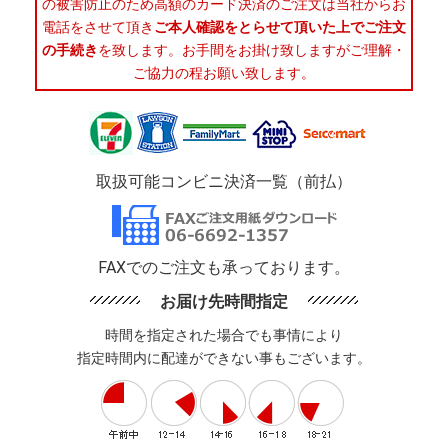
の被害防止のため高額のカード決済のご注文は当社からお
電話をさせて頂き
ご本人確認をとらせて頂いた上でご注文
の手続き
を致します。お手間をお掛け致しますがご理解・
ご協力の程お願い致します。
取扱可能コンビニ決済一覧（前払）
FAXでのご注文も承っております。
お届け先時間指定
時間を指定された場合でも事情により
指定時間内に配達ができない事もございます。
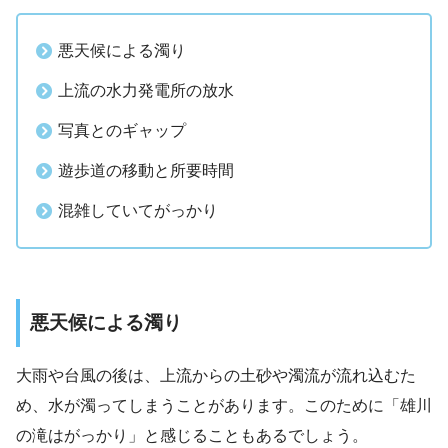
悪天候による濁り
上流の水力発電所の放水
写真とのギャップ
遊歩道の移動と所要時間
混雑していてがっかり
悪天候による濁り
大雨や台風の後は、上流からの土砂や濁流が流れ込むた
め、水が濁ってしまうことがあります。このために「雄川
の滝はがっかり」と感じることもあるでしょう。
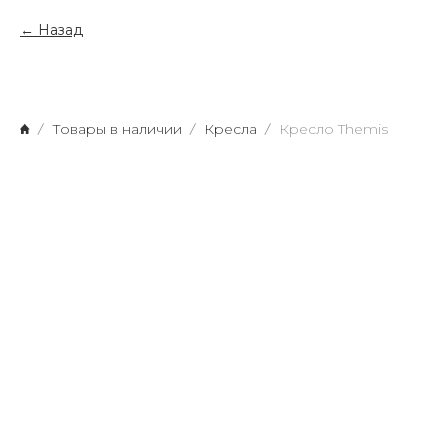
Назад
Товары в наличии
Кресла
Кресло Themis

######

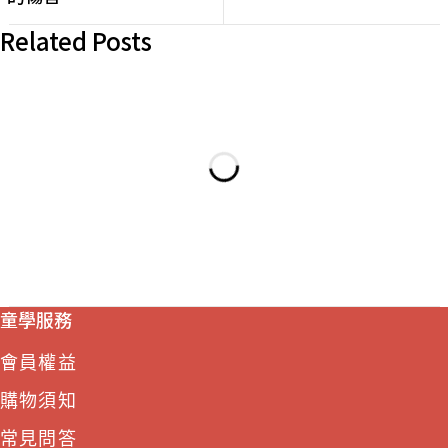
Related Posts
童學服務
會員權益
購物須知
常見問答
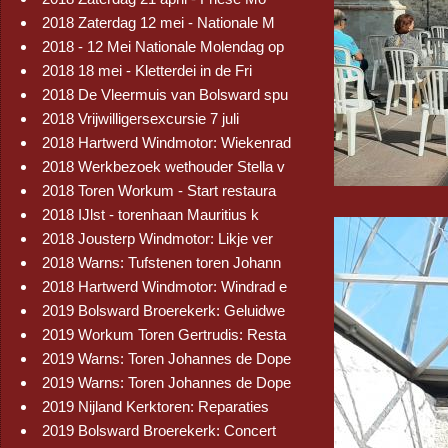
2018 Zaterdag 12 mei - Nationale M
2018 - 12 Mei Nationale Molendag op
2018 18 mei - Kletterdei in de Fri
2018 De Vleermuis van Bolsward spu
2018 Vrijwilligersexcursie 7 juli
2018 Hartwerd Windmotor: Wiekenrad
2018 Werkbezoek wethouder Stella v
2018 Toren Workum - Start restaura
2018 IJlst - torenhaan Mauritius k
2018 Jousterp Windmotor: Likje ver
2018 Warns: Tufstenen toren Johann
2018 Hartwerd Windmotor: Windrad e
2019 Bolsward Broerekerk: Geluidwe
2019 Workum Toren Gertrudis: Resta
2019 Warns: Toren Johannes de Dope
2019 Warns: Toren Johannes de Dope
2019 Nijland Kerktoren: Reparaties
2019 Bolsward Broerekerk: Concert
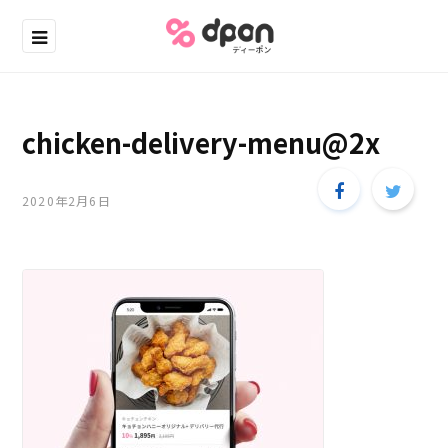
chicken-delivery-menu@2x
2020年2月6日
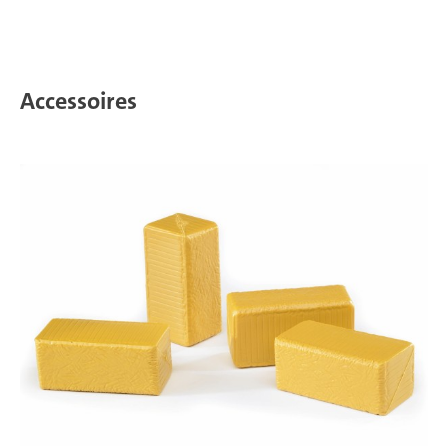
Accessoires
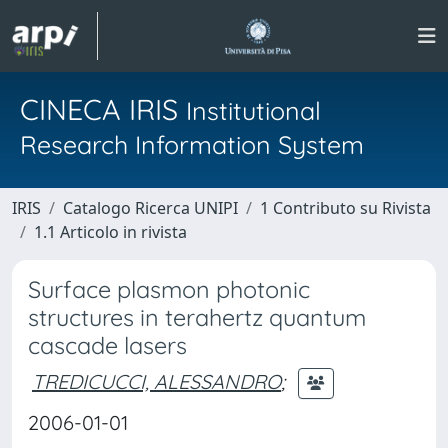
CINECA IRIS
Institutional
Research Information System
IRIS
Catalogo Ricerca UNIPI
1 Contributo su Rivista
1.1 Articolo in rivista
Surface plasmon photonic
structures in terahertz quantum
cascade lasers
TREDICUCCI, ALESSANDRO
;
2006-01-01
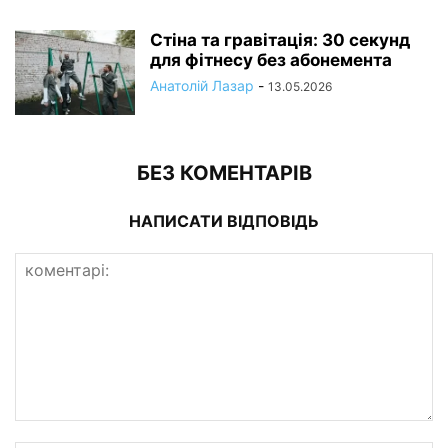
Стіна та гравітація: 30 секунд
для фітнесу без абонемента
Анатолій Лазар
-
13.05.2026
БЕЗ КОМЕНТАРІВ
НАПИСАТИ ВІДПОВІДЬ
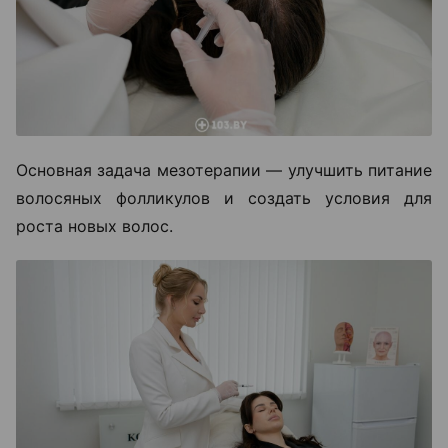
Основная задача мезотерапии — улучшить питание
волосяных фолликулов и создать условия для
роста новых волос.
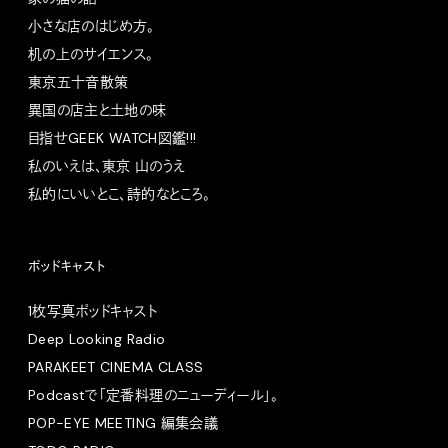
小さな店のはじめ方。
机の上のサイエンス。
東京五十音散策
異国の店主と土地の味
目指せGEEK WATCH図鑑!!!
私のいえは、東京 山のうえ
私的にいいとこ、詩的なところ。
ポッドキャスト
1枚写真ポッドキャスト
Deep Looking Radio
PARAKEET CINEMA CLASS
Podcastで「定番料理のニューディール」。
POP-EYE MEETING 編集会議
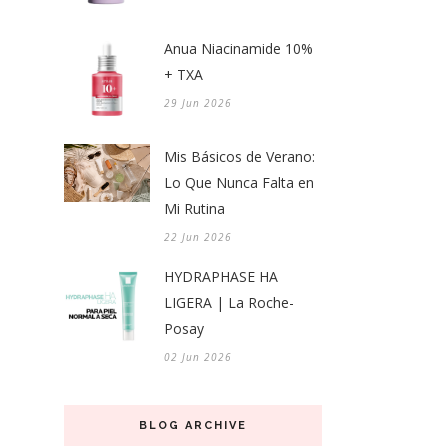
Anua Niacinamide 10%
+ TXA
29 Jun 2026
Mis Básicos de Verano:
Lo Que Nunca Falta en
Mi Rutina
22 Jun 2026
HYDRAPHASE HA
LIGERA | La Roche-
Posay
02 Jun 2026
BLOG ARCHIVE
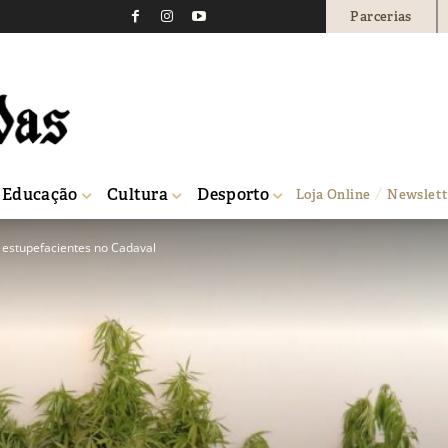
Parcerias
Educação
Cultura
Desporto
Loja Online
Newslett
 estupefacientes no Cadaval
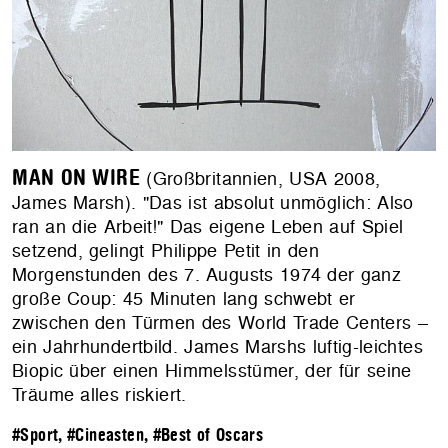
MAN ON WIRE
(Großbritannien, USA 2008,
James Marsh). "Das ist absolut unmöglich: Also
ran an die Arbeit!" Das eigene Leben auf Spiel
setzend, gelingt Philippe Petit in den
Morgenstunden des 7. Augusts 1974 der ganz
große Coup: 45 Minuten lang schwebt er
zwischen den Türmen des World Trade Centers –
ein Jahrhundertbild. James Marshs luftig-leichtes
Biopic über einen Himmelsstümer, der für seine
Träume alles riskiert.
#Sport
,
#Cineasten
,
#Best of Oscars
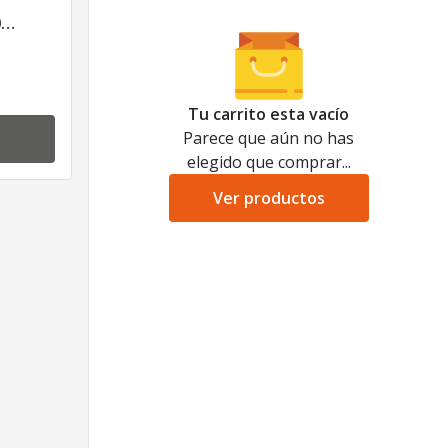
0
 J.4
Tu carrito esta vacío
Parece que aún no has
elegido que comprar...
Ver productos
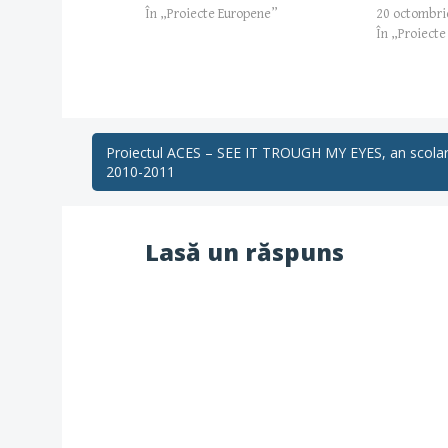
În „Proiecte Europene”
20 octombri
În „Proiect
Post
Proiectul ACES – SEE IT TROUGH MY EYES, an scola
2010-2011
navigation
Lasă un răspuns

######

• [ACTIVITY]:
Show every line in the entries where the string "Hartwerd" occurs.

• [OUTPUT FOR THIS EXERCISE]:
2018 Hartwerd Windmotor: Wiekenrad
2018 Hartwerd Windmotor: Windrad e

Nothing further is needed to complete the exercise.